College prepares us for a lot of things. How to live on a tight budget, clean vomit out of a rug, rig up a beer pong table using everyday household items like MacGyver, oh, and even perform feats of math with no apparent real world applications and other questionably useful academic niceties.
Yeah, being a fresh college grad, I can tell you firsthand that this is what $200K in tuition buys these days. If you’re fortunate enough to be able to go work for Daddy Co. after graduation, this isn’t really a problem. Party on. However, if you are like most kids, you’ll be graduating into a corporate hierarchy in which you are an unknown, unproven, assumed-to-be-worthless entity. There will be expectations regarding how to interact, how to work, how to dress, how to cope with problems, and your diploma will not be able to help you here. Not an enviable position by any standards.
Fortunately, there is a solution to this issue, and it comes in paperback form courtesy of co-authors Skip Lineberg and Emily Bennington. I recently had the pleasure of reading Effective Immediately, a copy of which was provided to me by Mr. Lineberg, a fellow Brand-Yourself blogger. The book is chock-full of tips for the recent grad about to enter the workforce. Basically, the idea is to set yourself apart from your peers and garner recognition by exceeding expectations. There are some things you won’t be able to control, but if you master the the little things, you will get noticed.
Here are some of my favorite tips:
-Be early! Notice the difference between this and “be on time?” Your boss will.
-Dress nicely. If you want to be taken seriously, dress seriously. Even if your company has a laid-back dress code, outdressing your peers is an easy way to get noticed. Not flashy. Just neat and clean. Always.
-Network, at work. This blog focuses a lot on social networking, and even the importance of networking events. However, if you are currently employed, your own company is a great place to start. So, in your first week, introduce yourself to as many people as you can. Seek out alumni from your school. Maybe even find a mentor. Get in with the people that will be able to help you out.
-Always have a pen and notebook with you. Lots of info is going to be thrown your way when you’re just starting out, much more than you’ll be able to remember. Write it down to avoid wasting your co-workers’ time by needing to ask repeat questions.
-Create a to-learn list. Find out which skills or knowledge areas are coveted in your organization. If you don’t have them, learn them. If you don’t have the time, add to your list and work on them whenever you can.
-Find out what your co-workers are reading outside of work. Magazines, trade journals, blogs, anything relevant to your industry or company. This will go a long way towards getting you on the same page, as quickly as possible, as the seasoned veterans, and will also put you way ahead of your peers who are learning only from brief training seminars.

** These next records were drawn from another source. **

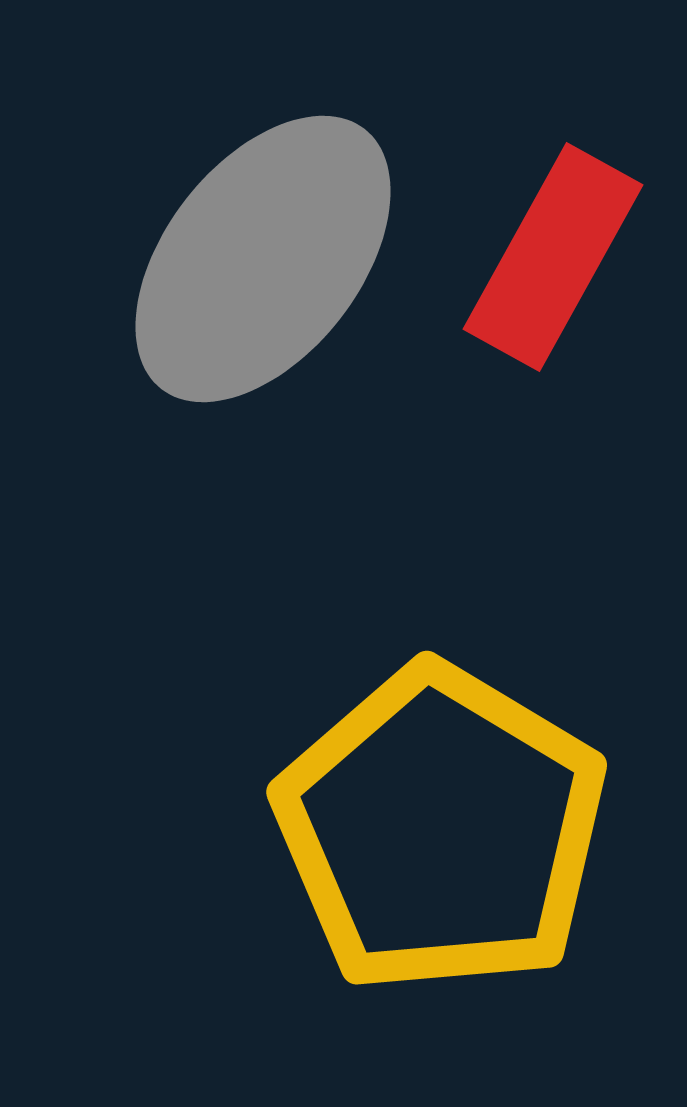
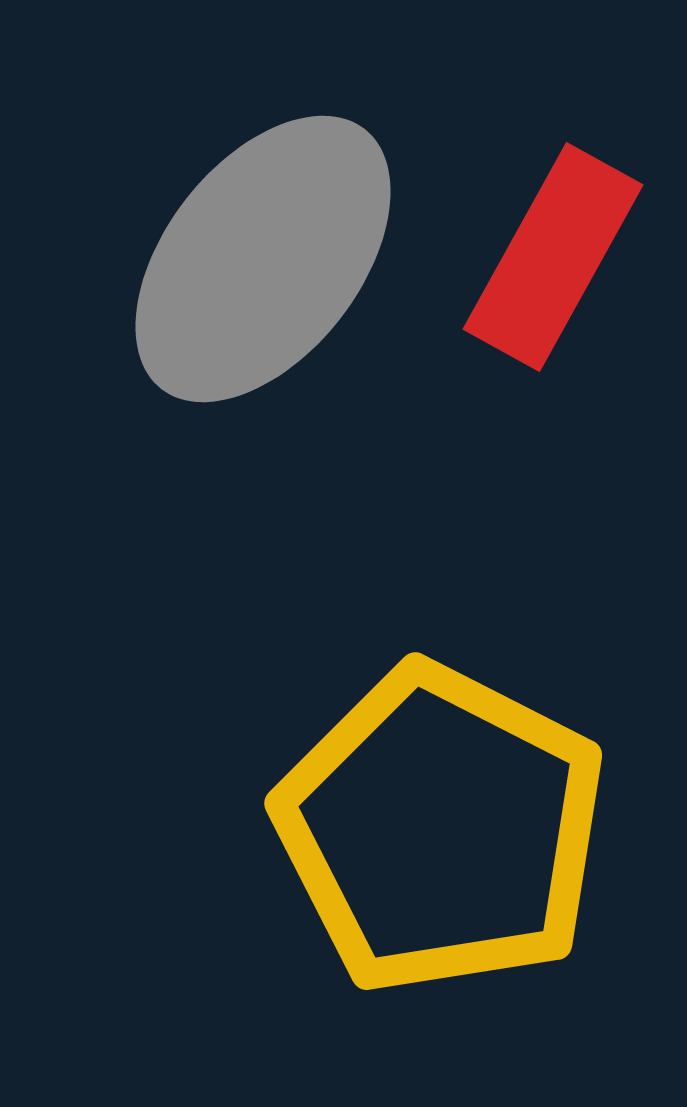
yellow pentagon: rotated 4 degrees counterclockwise
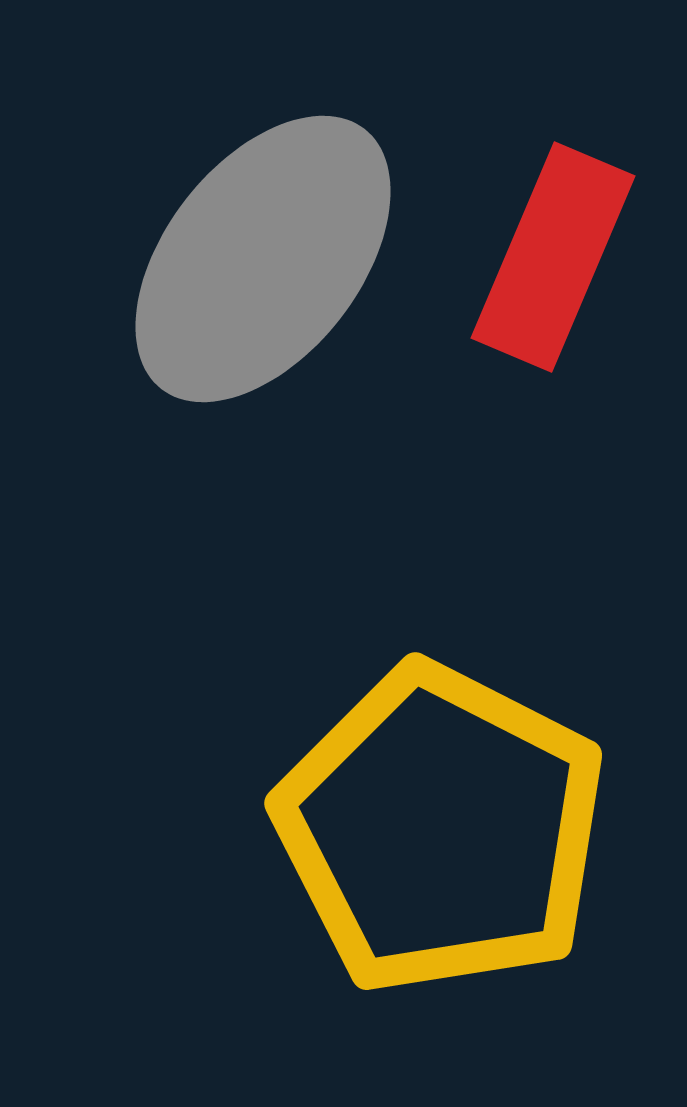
red rectangle: rotated 6 degrees counterclockwise
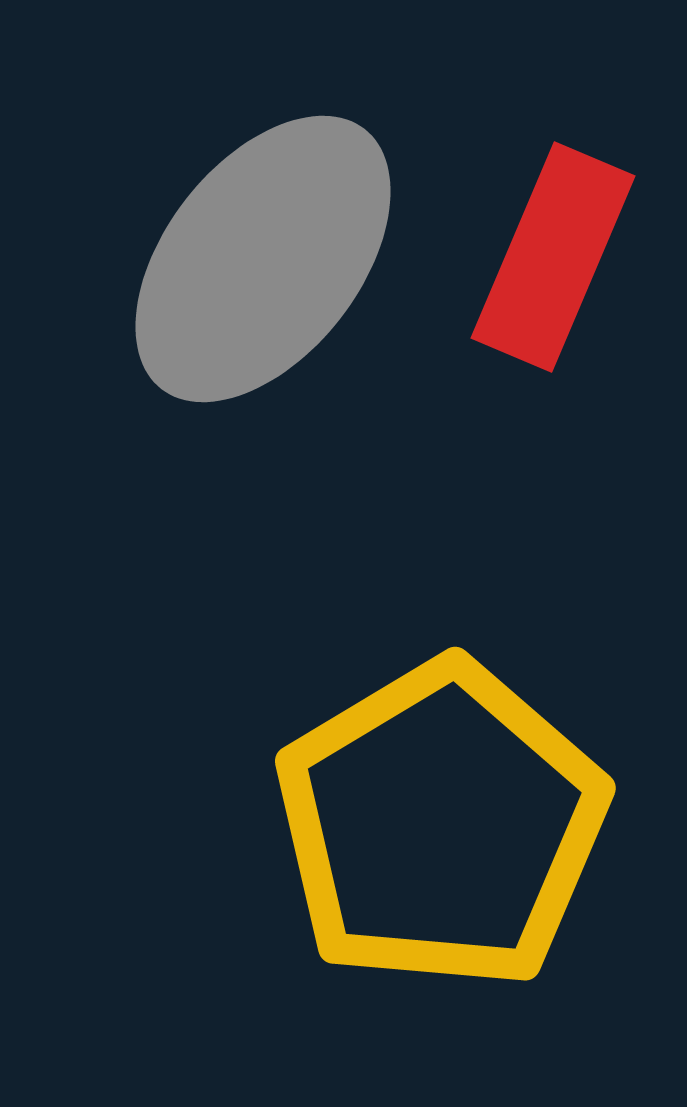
yellow pentagon: moved 4 px up; rotated 14 degrees clockwise
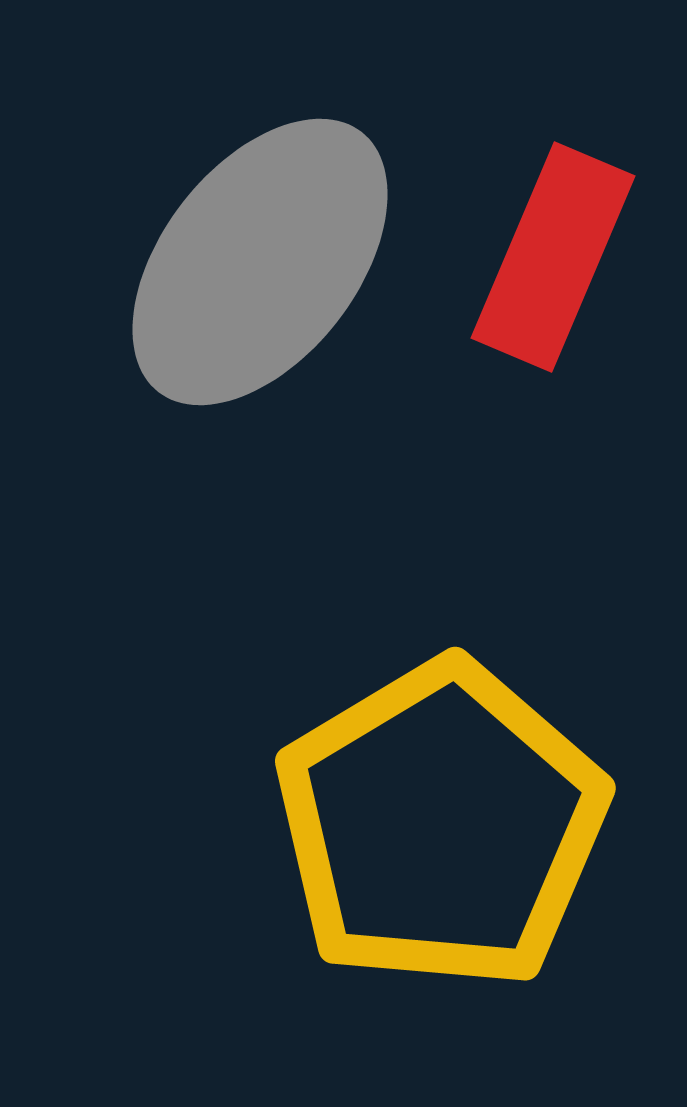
gray ellipse: moved 3 px left, 3 px down
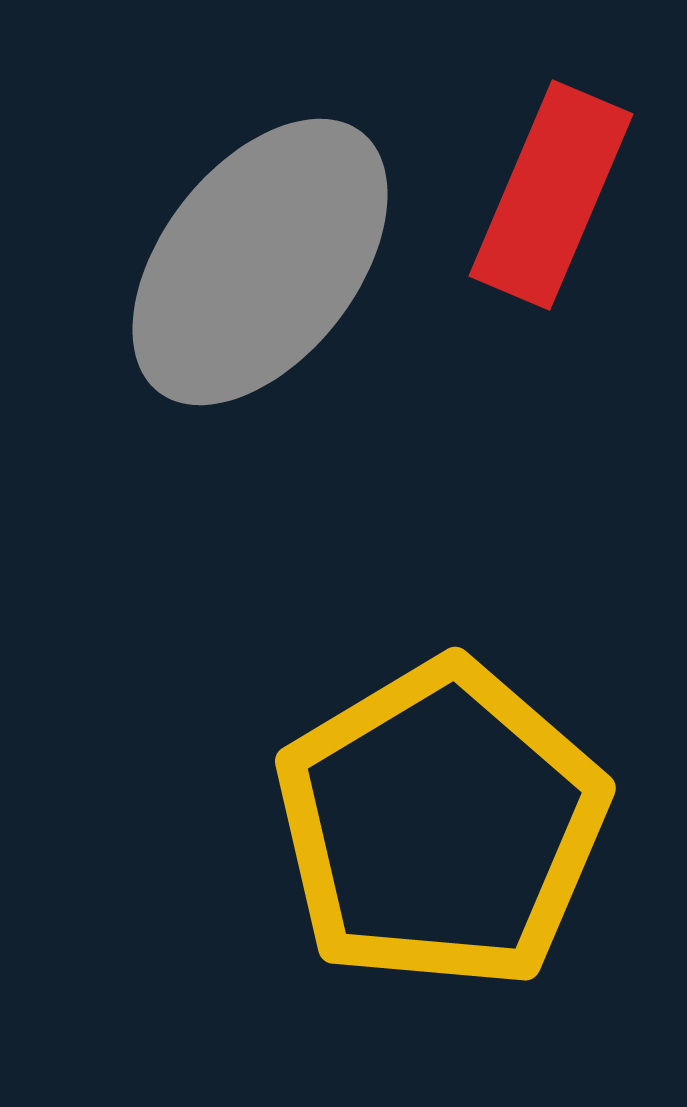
red rectangle: moved 2 px left, 62 px up
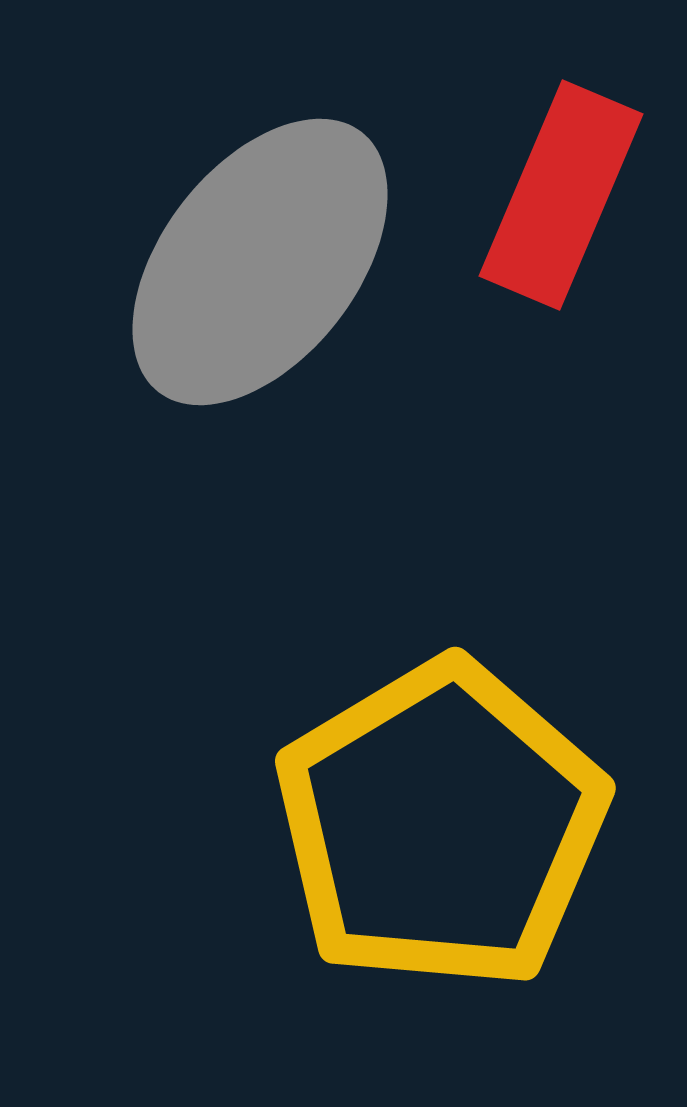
red rectangle: moved 10 px right
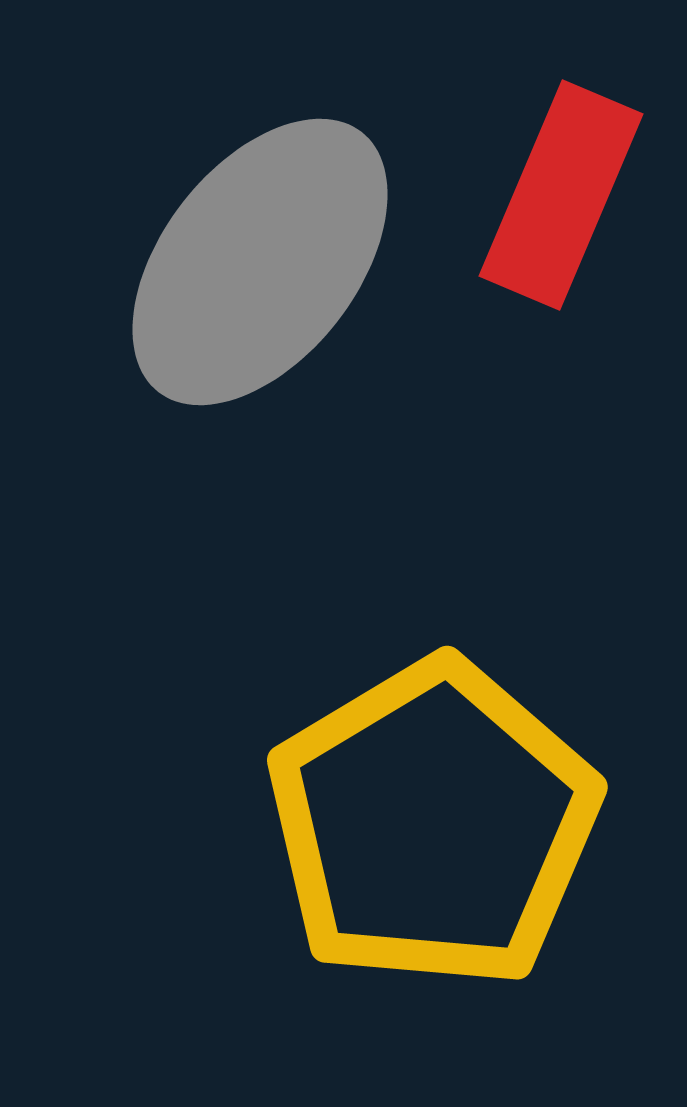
yellow pentagon: moved 8 px left, 1 px up
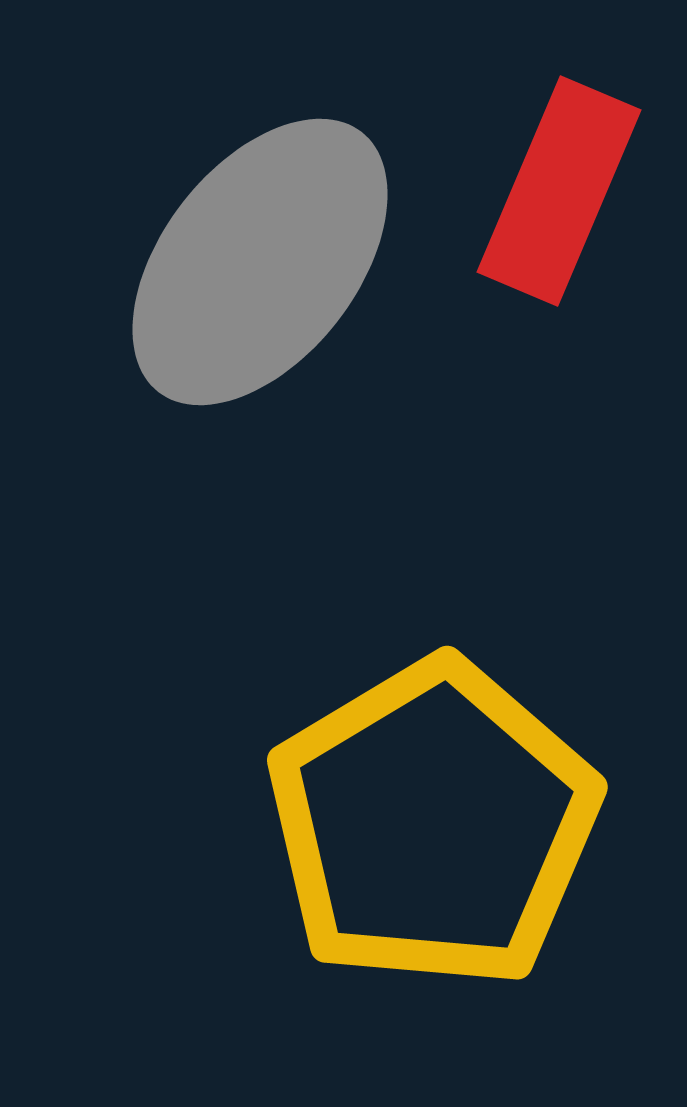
red rectangle: moved 2 px left, 4 px up
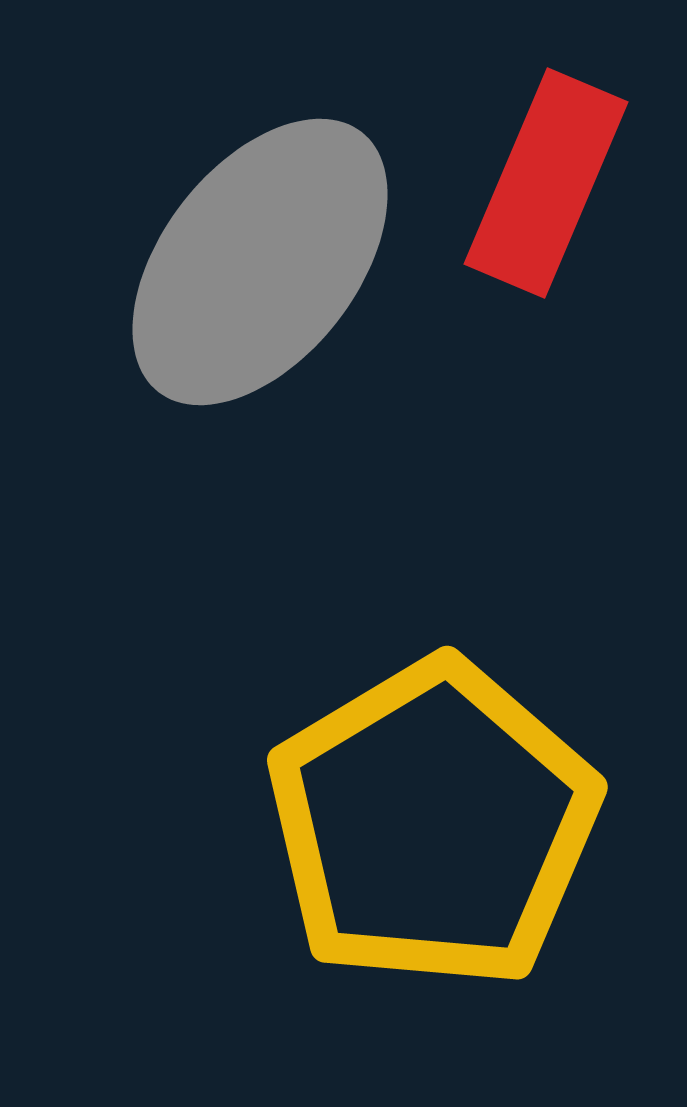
red rectangle: moved 13 px left, 8 px up
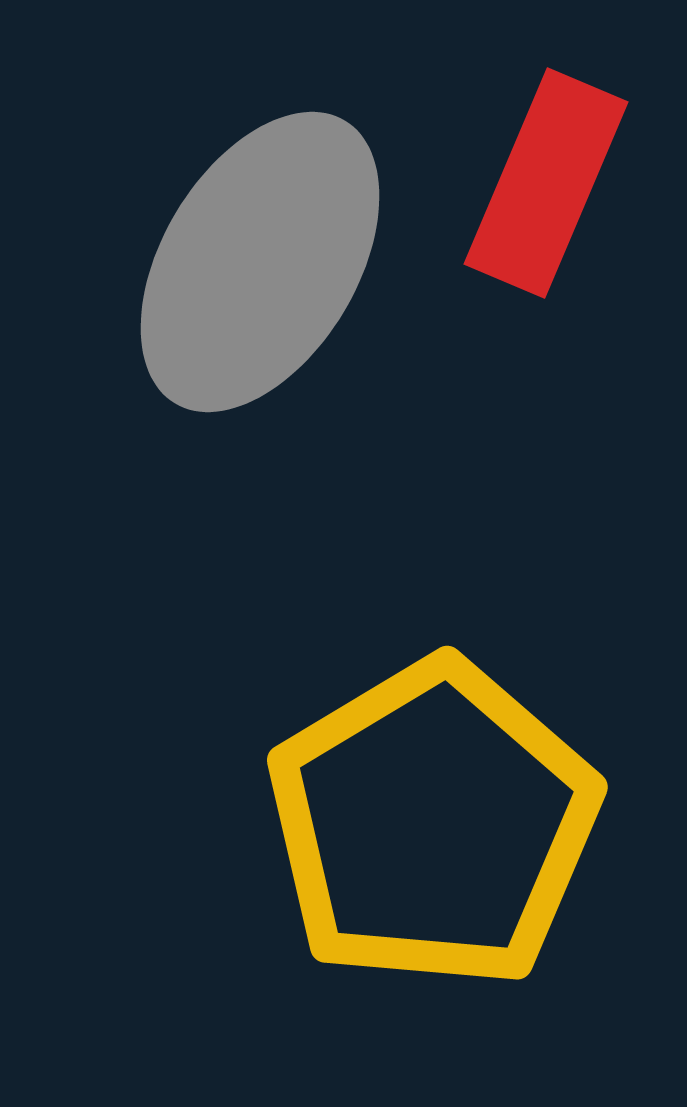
gray ellipse: rotated 7 degrees counterclockwise
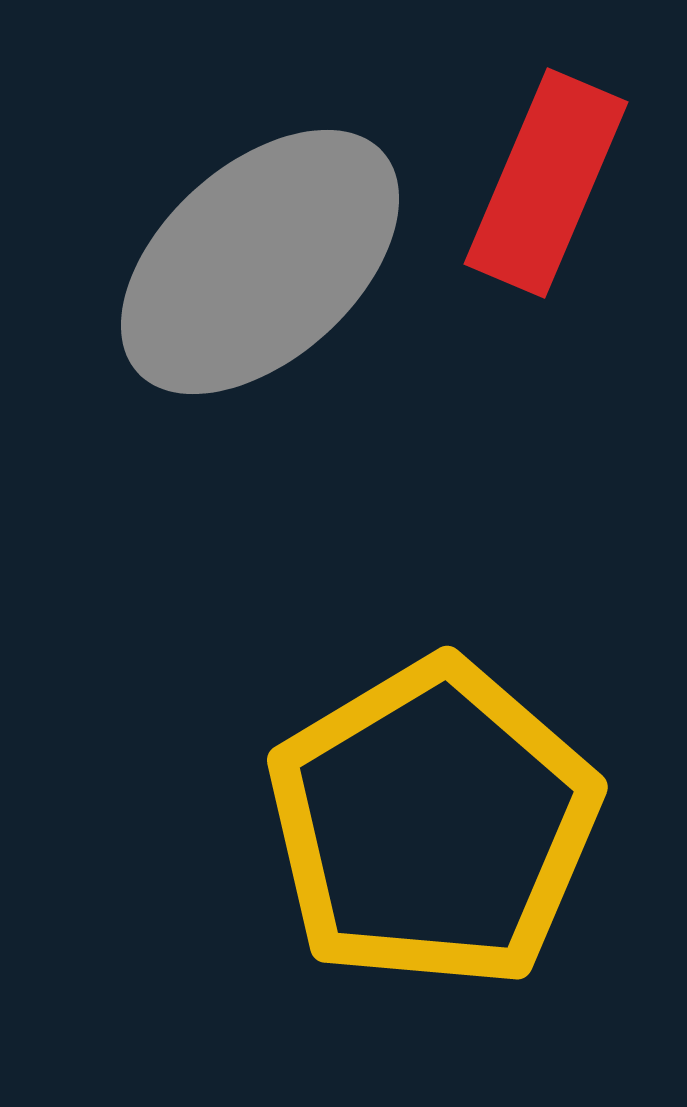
gray ellipse: rotated 17 degrees clockwise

Some of the advice given is quite novel. Other tips, while seemingly obvious, serve as a reminder to do the little things which you may be taking for granted, or have just forgotten about in the midst of the hectic first ever week of work! Believe me, it will be hectic, so grab a pen and paper, write this stuff down, and take it with you to work. Better yet, buy the book and have these tips, as well as countless others, at your fingertips.